## [Task description]
Make an exact copy of the records below, leaving every image out.

## [Records for processing]
==========

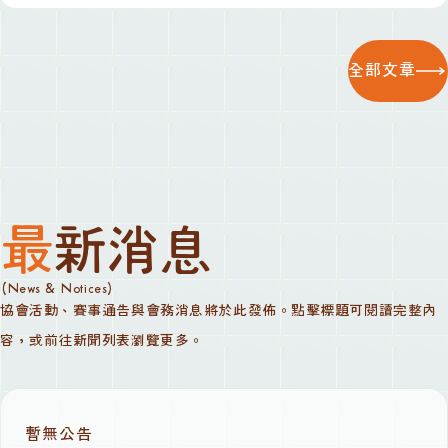
全部文章
最新消息
(News & Notices)
協會活動、賽事通告與會務消息將於此發佈。點擊標題可閱讀完整內
容，或前往新聞列表瀏覽更多。
暫無公告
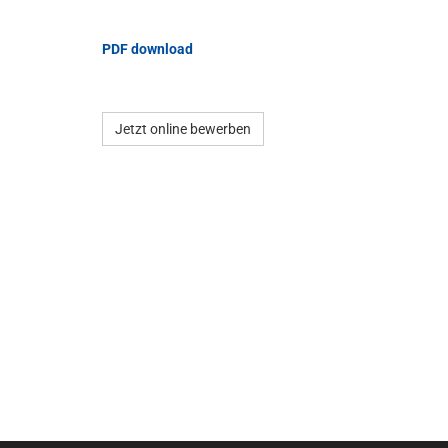
PDF download
Jetzt online bewerben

==========

## [Final answer]
全部文章
最新消息
(News & Notices)
協會活動、賽事通告與會務消息將於此發佈。點擊標題可閱讀完整內
容，或前往新聞列表瀏覽更多。
暫無公告
PDF download
Jetzt online bewerben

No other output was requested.